The recommendations for the vRealize Appliance have changed with 6.2, the published reference architecture now does not recommend using an external Postgres database (either vPostgres appliance, a 3rd party Postgres deployment or using a third vRealize Appliance as a stand-alone database installation). Instead the recommended layout is shown in the diagram below. One instance of postgres on the primary node becomes an active instance, replicating to the second node which is passive. In front of these a load balancer or DNS entry points to the active node only.

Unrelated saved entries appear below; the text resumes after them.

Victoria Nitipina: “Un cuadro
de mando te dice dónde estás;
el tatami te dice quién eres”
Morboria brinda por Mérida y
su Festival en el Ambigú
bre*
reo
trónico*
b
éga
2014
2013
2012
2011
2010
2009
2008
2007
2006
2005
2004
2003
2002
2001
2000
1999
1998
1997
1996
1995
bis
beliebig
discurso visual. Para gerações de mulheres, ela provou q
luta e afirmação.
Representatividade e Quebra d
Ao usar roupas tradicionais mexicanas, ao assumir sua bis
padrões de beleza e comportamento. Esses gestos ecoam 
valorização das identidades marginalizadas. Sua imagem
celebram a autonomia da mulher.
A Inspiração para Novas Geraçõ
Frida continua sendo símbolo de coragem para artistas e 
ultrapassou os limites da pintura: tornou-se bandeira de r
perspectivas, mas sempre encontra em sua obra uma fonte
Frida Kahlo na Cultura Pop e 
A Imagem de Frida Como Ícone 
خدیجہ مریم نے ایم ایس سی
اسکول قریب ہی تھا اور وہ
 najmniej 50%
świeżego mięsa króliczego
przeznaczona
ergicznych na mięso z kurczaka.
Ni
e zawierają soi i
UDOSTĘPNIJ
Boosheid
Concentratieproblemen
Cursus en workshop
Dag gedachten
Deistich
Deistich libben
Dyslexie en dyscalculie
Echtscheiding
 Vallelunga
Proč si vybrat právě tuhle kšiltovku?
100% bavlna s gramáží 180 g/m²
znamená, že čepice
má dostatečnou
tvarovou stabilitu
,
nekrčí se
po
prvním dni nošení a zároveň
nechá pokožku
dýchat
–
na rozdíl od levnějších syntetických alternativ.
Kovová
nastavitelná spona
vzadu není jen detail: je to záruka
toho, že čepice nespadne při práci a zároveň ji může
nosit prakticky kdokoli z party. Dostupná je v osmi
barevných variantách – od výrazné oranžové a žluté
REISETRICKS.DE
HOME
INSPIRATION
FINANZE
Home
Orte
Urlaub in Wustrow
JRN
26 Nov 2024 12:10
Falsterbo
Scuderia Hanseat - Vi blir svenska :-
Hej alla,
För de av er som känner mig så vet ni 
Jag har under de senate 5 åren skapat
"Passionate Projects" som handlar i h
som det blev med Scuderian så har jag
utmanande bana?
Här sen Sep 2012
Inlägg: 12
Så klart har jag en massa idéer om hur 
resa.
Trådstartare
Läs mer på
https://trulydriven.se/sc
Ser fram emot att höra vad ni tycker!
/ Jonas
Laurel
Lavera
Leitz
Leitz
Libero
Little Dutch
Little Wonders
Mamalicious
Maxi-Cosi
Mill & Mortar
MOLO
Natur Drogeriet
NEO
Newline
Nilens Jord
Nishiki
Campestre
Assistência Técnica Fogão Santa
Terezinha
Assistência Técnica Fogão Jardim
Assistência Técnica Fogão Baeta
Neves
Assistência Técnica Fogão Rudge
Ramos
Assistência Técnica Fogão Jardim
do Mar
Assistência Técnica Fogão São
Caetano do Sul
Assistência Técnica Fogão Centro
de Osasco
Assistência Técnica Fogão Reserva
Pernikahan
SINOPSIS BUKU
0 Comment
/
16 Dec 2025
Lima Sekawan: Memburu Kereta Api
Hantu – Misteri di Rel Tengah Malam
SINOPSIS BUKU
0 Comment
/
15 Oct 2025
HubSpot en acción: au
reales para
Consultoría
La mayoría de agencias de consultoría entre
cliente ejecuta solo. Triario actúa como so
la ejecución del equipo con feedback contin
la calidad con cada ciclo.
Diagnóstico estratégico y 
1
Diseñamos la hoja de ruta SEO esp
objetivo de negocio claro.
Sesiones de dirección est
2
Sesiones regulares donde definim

Fail-over is still a manual task, but it does provide better protection than a single instance.
The cafe portal and APIs are still load balanced in an active/active configuration and are clustered together.
The following pre-requisites should be configured before deploying
As I discussed in my previous post, there are now three options for single sign on in vRealize Automation 6.2, the trusty old Identity Appliance, whose availability is based solely on vSphere HA. There is also vSphere 5.5 SSO and vSphere 6 Platform Services Controllers, which can both be clustered behind a load balancer to provide high availability.
For this deployment, I am using the HA vSphere 6 Platform Services Controller I created in my previous article.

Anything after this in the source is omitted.